Scoring the opening try in a World Cup final in front of a packed Twickenham is the kind of moment most athletes spend entire careers chasing. For Ellie Kildunne, getting there proved the easy part.
The Harlequins full-back played a pivotal, game-changing role in England's Rugby World Cup triumph in September, but concedes that what followed was more than a hint of a comedown. In a candid reflection on life after the tournament, Kildunne admitted to feeling "really alone" once the celebrations faded, describing the experience in terms that cut through the trophy-and-ticker-tape narrative: a wedding followed by a divorce.
"The Rugby World Cup final was the biggest high of my career. I had a couple of weeks off and then it was the club season," she said, laying bare just how abruptly the scaffolding of a World Cup campaign is dismantled.
England beat Canada 33-13 at Allianz Stadium on September 27, 2025, winning the nation's third World Cup title. Kildunne scored the opening try inside eight minutes, beating several defenders with a combination of footwork, balance, and pace that had defined her throughout the tournament. In the immediate aftermath, she described the win as something that would take a long time to sink in, finding herself getting emotional in silent moments, whether driving in her car or sitting alone over dinner.

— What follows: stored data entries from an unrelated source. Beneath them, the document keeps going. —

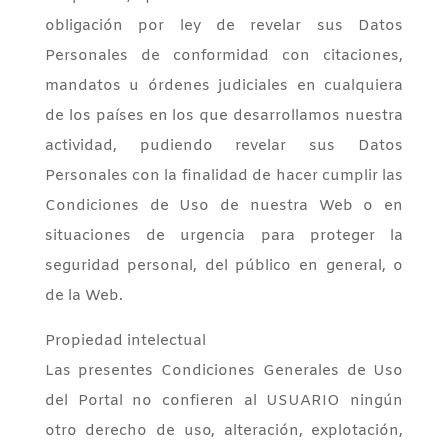
obligación por ley de revelar sus Datos
Personales de conformidad con citaciones,
mandatos u órdenes judiciales en cualquiera
de los países en los que desarrollamos nuestra
actividad, pudiendo revelar sus Datos
Personales con la finalidad de hacer cumplir las
Condiciones de Uso de nuestra Web o en
situaciones de urgencia para proteger la
seguridad personal, del público en general, o
de la Web.
Propiedad intelectual
Las presentes Condiciones Generales de Uso
del Portal no confieren al USUARIO ningún
otro derecho de uso, alteración, explotación,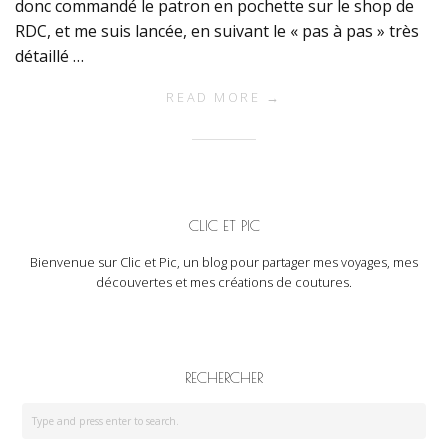
donc commandé le patron en pochette sur le shop de
RDC, et me suis lancée, en suivant le « pas à pas » très
détaillé …
READ MORE →
CLIC ET PIC
Bienvenue sur Clic et Pic, un blog pour partager mes voyages, mes
découvertes et mes créations de coutures.
RECHERCHER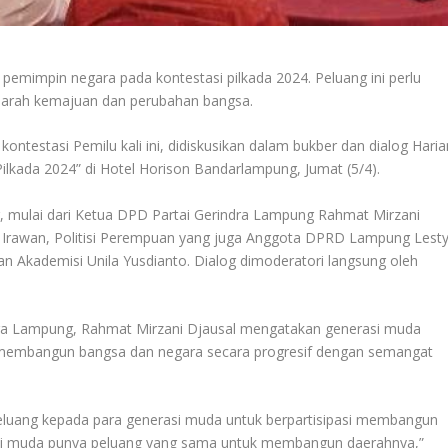
pemimpin negara pada kontestasi pilkada 2024. Peluang ini perlu
 arah kemajuan dan perubahan bangsa.
ntestasi Pemilu kali ini, didiskusikan dalam bukber dan dialog Haria
Pilkada 2024” di Hotel Horison Bandarlampung, Jumat (5/4).
, mulai dari Ketua DPD Partai Gerindra Lampung Rahmat Mirzani
 Irawan, Politisi Perempuan yang juga Anggota DPRD Lampung Lest
n Akademisi Unila Yusdianto. Dialog dimoderatori langsung oleh
dra Lampung, Rahmat Mirzani Djausal mengatakan generasi muda
k membangun bangsa dan negara secara progresif dengan semangat
 peluang kepada para generasi muda untuk berpartisipasi membangun
nerasi muda punya peluang yang sama untuk membangun daerahnya,”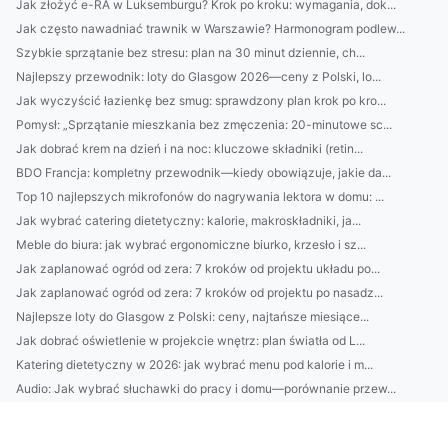
Jak złożyć e-RA w Luksemburgu? Krok po kroku: wymagania, dok...
Jak często nawadniać trawnik w Warszawie? Harmonogram podlew...
Szybkie sprzątanie bez stresu: plan na 30 minut dziennie, ch...
Najlepszy przewodnik: loty do Glasgow 2026—ceny z Polski, lo...
Jak wyczyścić łazienkę bez smug: sprawdzony plan krok po kro...
Pomysł: „Sprzątanie mieszkania bez zmęczenia: 20-minutowe sc...
Jak dobrać krem na dzień i na noc: kluczowe składniki (retin...
BDO Francja: kompletny przewodnik—kiedy obowiązuje, jakie da...
Top 10 najlepszych mikrofonów do nagrywania lektora w domu: ...
Jak wybrać catering dietetyczny: kalorie, makroskładniki, ja...
Meble do biura: jak wybrać ergonomiczne biurko, krzesło i sz...
Jak zaplanować ogród od zera: 7 kroków od projektu układu po...
Jak zaplanować ogród od zera: 7 kroków od projektu po nasadz...
Najlepsze loty do Glasgow z Polski: ceny, najtańsze miesiące...
Jak dobrać oświetlenie w projekcie wnętrz: plan światła od L...
Katering dietetyczny w 2026: jak wybrać menu pod kalorie i m...
Audio: Jak wybrać słuchawki do pracy i domu—porównanie przew...
Nowoczesny salon na 25 m²: układ funkcjonalny, dobór kolorów...
Kuchnia od stolarza krok po kroku: od projektu i wyceny do m...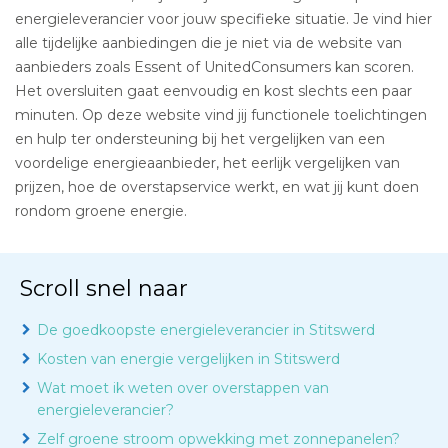
energieleverancier voor jouw specifieke situatie. Je vind hier
alle tijdelijke aanbiedingen die je niet via de website van
aanbieders zoals Essent of UnitedConsumers kan scoren.
Het oversluiten gaat eenvoudig en kost slechts een paar
minuten. Op deze website vind jij functionele toelichtingen
en hulp ter ondersteuning bij het vergelijken van een
voordelige energieaanbieder, het eerlijk vergelijken van
prijzen, hoe de overstapservice werkt, en wat jij kunt doen
rondom groene energie.
Scroll snel naar
De goedkoopste energieleverancier in Stitswerd
Kosten van energie vergelijken in Stitswerd
Wat moet ik weten over overstappen van
energieleverancier?
Zelf groene stroom opwekking met zonnepanelen?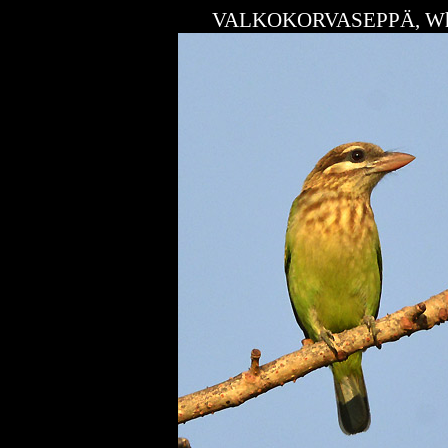
VALKOKORVASEPPÄ, Whit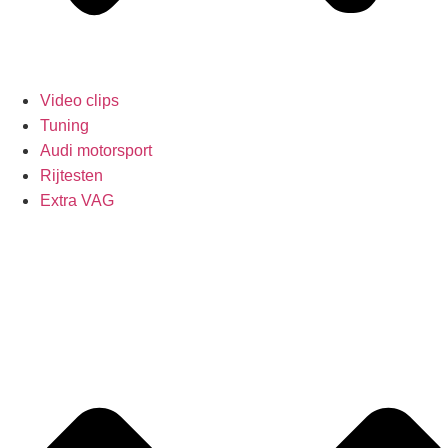
Video clips
Tuning
Audi motorsport
Rijtesten
Extra VAG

But those quiet emotional flashes were only the beginning. The structured world of a tournament squad, with its daily schedules, shared purpose, and constant team contact, disappeared almost overnight. What replaces it for elite women's rugby players is far less clear.

Kildunne was the first female rugby player to be shortlisted for BBC Sports Personality of the Year, eventually finishing runner-up to Rory McIlroy at the ceremony in Salford. She was turned into a Barbie doll, became an HSBC ambassador, and was awarded an Honorary Doctorate in Sport from St Mary's University London at a ceremony alongside teammates Jess Breach, Abi Burton, and Rosie Galligan on November 5, 2025. From the outside, it looked like an unbroken victory lap. Internally, it was something considerably more complicated.
The pattern Kildunne describes, of high achievement followed by disorientation and emotional isolation, is well-documented in sports psychology but rarely spoken about by those living through it, and almost never by those who have won. The adrenaline and structure that sustain players through months of intense preparation evaporate at the final whistle. The team disperses back to clubs. Coaches move on to the next campaign. For Kildunne, the question of what players find when they return home after the biggest moment of their careers matters, not just for herself, but for the growing number of professional women in the sport for whom these pressures are an increasingly mainstream reality.
The Premiership Women's Rugby competition returned with more broadcasting coverage than ever before, and England were set to break further attendance records in the Six Nations. The sport is growing at pace, but whether the institutional support available to players scales alongside that growth remains an open question, one Kildunne's honesty has now placed firmly in public view.